直近では、大手レシピサイトとタイアップさせていただき、ツルハグループの管理栄養士が栄養のスペシャリストとして監修したレシピを公開しました。



——管理栄養士が身近に居ることを、もっと多くの人に知っていただきたいですね。最後に、木根さんの考える『ツルハグループと管理栄養士の未来』を教えてください。

木根:
私を含め、ドラッグストア業界はやっと管理栄養士の大切さを実感したところだと思っています。そのため今は特に採用に力を入れています。私の役目は、全店舗に一人以上の管理栄養士を在籍させることで、誰もがツルハグループのお店に『かかりつけ管理栄養士』が居る、そういう未来を作ることです。現在ツルハグループは全国に2,600店以上あります。つまり、まだまだ足りません。薬剤師・登録販売者、ビューティーアドバイザーに次ぐ三番目の柱として管理栄養士を置くことで、そばにあって本当に良かったと思えるドラッグストアグループを作ること。そのために、これからも管理栄養士がそのスキルを十二分に発揮できる環境作りに注力していきたいと思っています。
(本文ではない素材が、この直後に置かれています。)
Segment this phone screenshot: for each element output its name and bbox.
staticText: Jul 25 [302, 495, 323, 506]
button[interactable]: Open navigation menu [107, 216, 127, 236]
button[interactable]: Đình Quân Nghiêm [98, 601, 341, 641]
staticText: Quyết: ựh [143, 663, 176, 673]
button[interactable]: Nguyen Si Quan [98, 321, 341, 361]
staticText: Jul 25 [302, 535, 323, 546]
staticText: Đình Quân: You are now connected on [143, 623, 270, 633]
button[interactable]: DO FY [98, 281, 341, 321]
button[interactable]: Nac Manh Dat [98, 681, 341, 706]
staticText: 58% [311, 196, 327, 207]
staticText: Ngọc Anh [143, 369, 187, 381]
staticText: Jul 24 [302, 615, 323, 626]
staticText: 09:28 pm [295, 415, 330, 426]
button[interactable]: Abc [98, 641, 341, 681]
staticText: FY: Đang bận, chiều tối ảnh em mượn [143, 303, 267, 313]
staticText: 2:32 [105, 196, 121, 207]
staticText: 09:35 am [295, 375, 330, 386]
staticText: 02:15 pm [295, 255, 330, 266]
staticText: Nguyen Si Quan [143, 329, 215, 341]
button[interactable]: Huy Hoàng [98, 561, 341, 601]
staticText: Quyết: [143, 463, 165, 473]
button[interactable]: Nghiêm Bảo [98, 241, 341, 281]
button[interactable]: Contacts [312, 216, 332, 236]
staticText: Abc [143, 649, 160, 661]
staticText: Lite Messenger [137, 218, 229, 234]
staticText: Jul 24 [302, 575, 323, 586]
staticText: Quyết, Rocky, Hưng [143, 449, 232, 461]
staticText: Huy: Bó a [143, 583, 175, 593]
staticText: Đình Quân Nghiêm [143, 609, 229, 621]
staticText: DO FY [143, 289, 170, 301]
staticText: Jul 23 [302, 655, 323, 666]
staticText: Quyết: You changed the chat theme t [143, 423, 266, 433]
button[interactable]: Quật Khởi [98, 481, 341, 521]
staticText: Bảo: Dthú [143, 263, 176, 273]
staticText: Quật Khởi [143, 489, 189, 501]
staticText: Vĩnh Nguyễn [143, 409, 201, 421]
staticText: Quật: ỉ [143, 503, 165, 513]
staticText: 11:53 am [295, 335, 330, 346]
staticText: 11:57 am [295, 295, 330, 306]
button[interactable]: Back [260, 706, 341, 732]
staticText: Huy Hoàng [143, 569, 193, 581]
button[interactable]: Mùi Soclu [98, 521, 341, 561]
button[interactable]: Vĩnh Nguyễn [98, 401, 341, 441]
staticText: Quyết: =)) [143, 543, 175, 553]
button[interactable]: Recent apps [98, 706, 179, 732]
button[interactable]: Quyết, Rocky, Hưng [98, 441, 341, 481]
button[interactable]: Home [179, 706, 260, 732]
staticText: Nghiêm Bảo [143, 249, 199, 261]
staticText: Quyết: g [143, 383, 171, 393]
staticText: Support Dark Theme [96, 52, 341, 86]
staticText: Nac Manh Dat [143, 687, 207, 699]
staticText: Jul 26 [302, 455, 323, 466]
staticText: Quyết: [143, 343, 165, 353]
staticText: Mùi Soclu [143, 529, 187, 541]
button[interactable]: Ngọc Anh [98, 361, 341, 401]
レシピコンテストの知られざる魅力を語ってくださいました


管理栄養士が身近な存在になる未来


自分自身での健康管理が当たり前になる将来、独りで取り組むのが難しく思えるときにも、身近なドラッグストアに気軽に相談できる『かかりつけ管理栄養士』がいて、強力なサポーターとして私たちに伴走してくれる。セルフメディケーションとは、決して孤軍奮闘することではないと気づかせてくれる、とても暖かなインタビューとなりました。

今度、店頭で管理栄養士さんを見かけた時は、積極的に話しかけてみようと思います。